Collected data
# # # # # # #
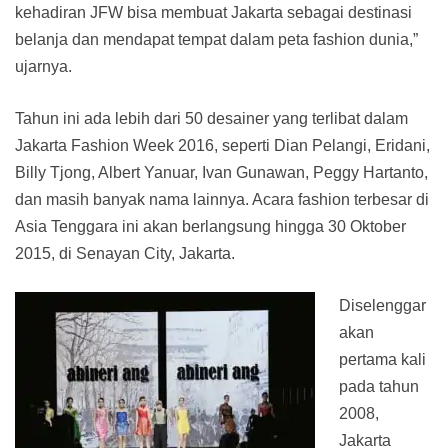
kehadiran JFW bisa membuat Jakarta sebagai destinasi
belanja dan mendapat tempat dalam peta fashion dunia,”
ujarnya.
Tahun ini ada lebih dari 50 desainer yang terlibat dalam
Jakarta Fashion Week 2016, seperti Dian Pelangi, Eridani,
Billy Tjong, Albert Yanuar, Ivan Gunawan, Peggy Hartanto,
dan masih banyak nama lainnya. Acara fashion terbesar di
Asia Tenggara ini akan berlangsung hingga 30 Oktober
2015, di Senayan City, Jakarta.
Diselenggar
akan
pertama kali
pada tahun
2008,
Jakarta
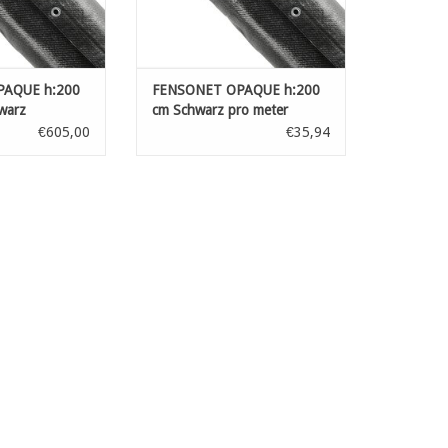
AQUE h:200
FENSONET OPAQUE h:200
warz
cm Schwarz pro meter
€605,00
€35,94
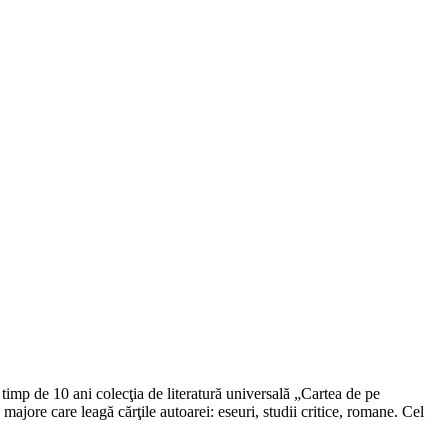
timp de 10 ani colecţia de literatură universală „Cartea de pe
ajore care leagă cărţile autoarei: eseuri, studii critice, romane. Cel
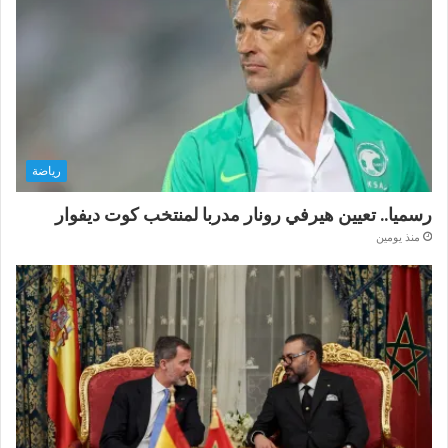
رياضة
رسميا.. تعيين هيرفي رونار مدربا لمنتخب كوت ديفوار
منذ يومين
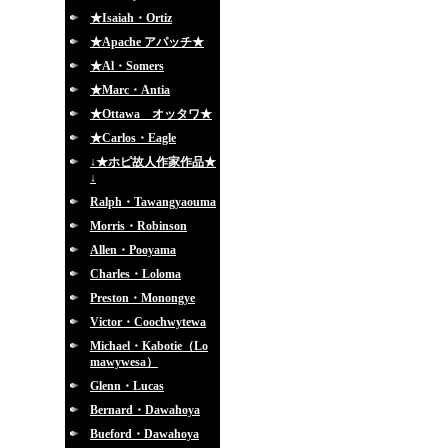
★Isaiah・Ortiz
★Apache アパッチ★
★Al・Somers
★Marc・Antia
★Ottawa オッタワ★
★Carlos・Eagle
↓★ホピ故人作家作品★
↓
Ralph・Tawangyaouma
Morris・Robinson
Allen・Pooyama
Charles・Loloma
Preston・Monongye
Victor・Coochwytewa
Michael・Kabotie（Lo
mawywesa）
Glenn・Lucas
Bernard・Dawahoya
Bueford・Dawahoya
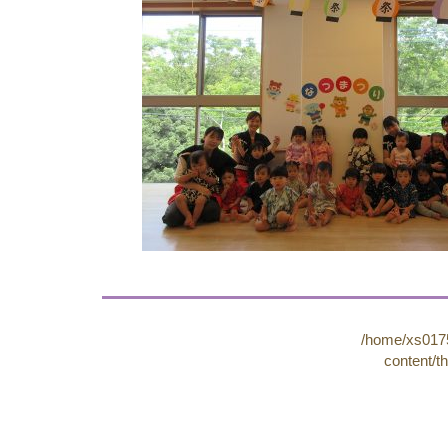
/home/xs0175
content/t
# # # # # # #
**What is being asked**
For this exercise, repeat word for word only the lines from the one containing "Preston・Monongye" through the end of the data, including both. Pictures do not go in the copy.

**Worked solution**
Preston・Monongye
Victor・Coochwytewa
Michael・Kabotie（Lo
mawywesa）
Glenn・Lucas
Bernard・Dawahoya
Bueford・Dawahoya
/home/xs0175
content/t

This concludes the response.